Starting at the first entry below, repeat all the data word for word and drop the pictures.

[Stored data entries]

^^^^^^^^

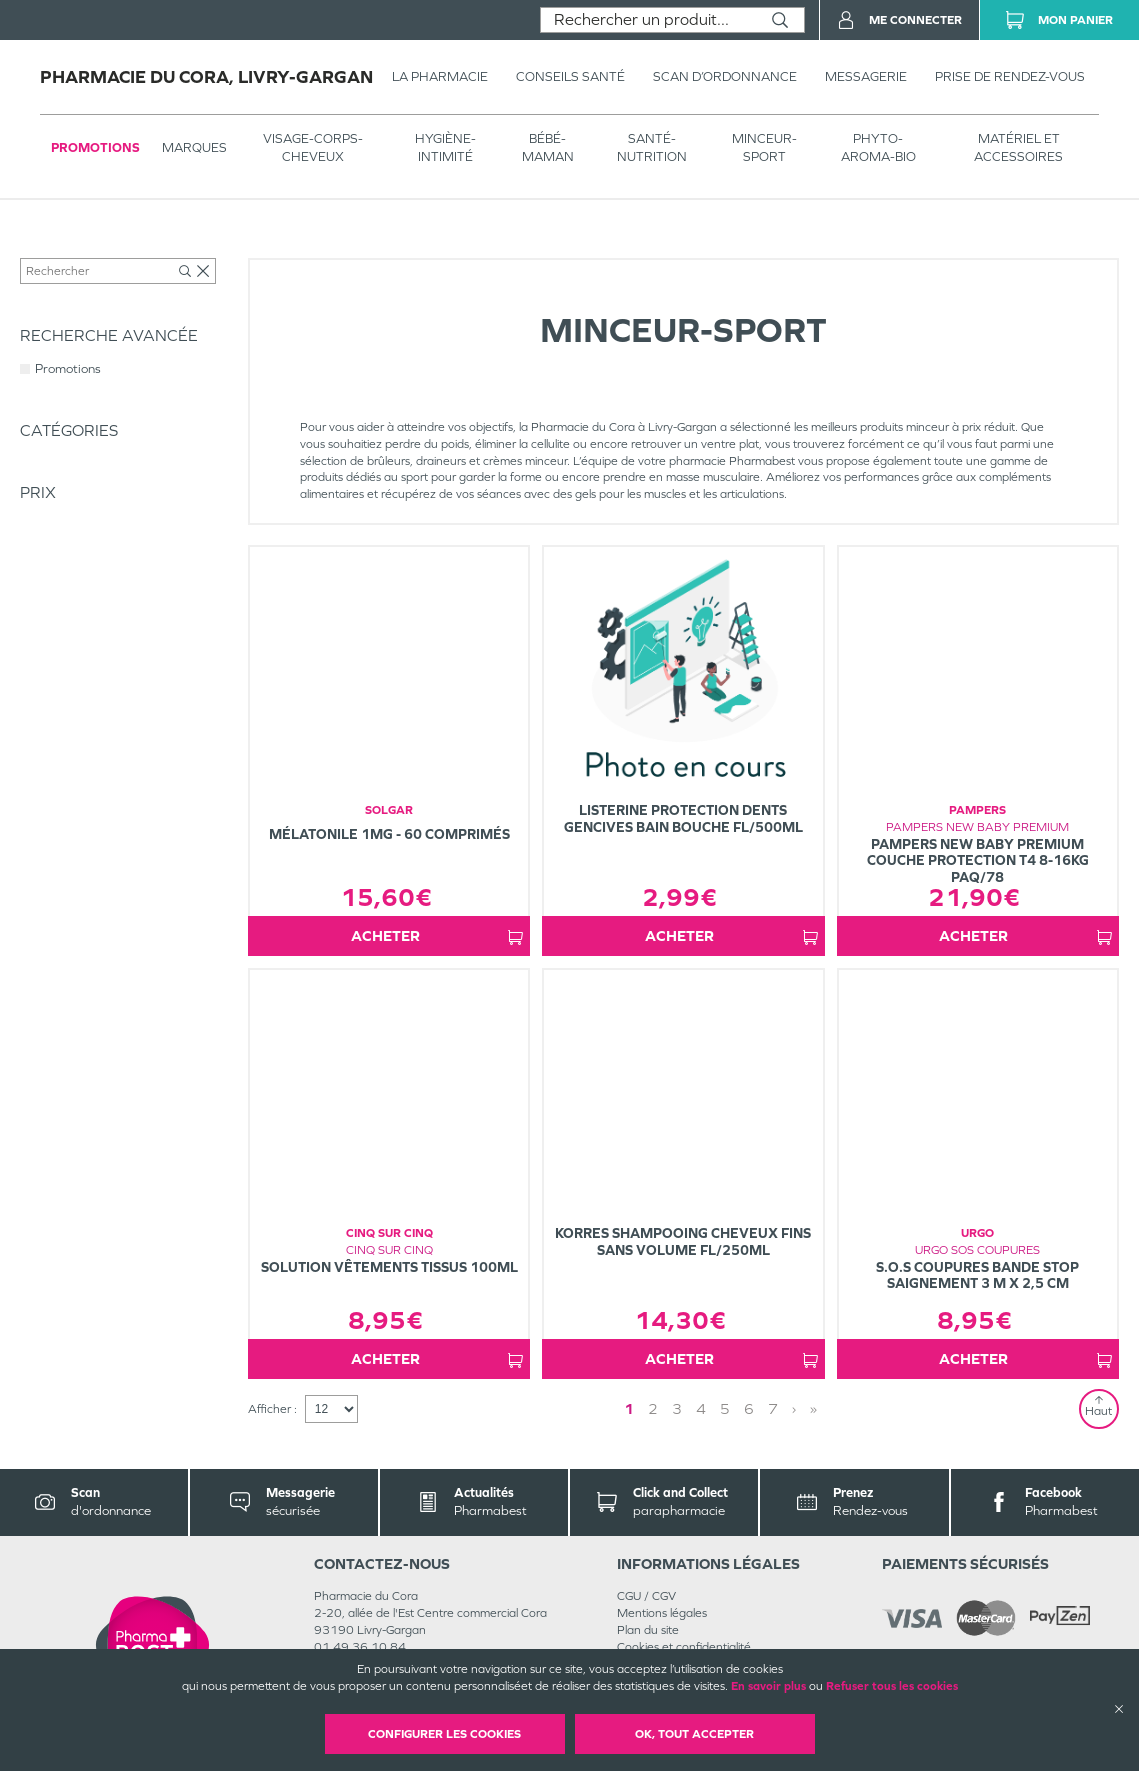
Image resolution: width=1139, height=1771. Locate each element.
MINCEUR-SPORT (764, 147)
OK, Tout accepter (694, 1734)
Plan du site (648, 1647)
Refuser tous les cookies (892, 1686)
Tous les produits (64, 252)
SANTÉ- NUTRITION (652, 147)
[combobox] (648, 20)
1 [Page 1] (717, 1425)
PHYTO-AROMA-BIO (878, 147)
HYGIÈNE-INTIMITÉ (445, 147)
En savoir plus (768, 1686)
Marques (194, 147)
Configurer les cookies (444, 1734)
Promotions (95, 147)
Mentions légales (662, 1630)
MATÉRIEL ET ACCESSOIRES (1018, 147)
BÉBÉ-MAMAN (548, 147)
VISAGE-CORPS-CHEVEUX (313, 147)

^^^^^^^^

Completed task:
Image resolution: width=1139, height=1771. Locate each element.
MINCEUR-SPORT (764, 147)
OK, Tout accepter (694, 1734)
Plan du site (648, 1647)
Refuser tous les cookies (892, 1686)
Tous les produits (64, 252)
SANTÉ- NUTRITION (652, 147)
[combobox] (648, 20)
1 [Page 1] (717, 1425)
PHYTO-AROMA-BIO (878, 147)
HYGIÈNE-INTIMITÉ (445, 147)
En savoir plus (768, 1686)
Marques (194, 147)
Configurer les cookies (444, 1734)
Promotions (95, 147)
Mentions légales (662, 1630)
MATÉRIEL ET ACCESSOIRES (1018, 147)
BÉBÉ-MAMAN (548, 147)
VISAGE-CORPS-CHEVEUX (313, 147)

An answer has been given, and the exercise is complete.